## TASK TO CARRY OUT
Check each line of the entries for "Children" and report the ones that have it.

____

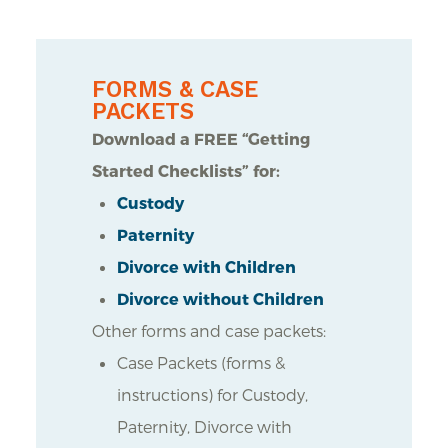
FORMS & CASE
PACKETS
Download a FREE “Getting
Started Checklists” for:
Custody
Paternity
Divorce with Children
Divorce without Children
Other forms and case packets:
Case Packets (forms &
instructions) for Custody,
Paternity, Divorce with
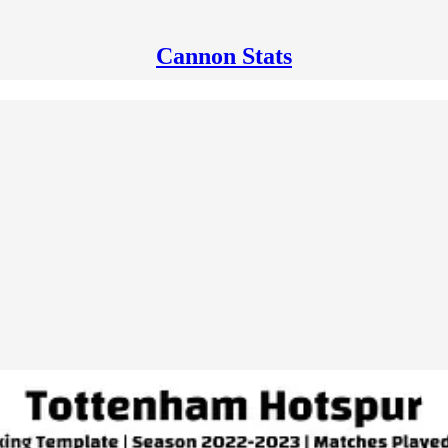
Cannon Stats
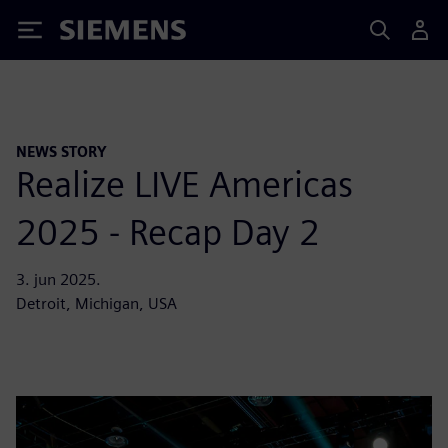
Siemens
NEWS STORY
Realize LIVE Americas
2025 - Recap Day 2
3. jun 2025.
Detroit, Michigan, USA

____

## RESPONSE TO THIS TASK
Divorce with Children
Divorce without Children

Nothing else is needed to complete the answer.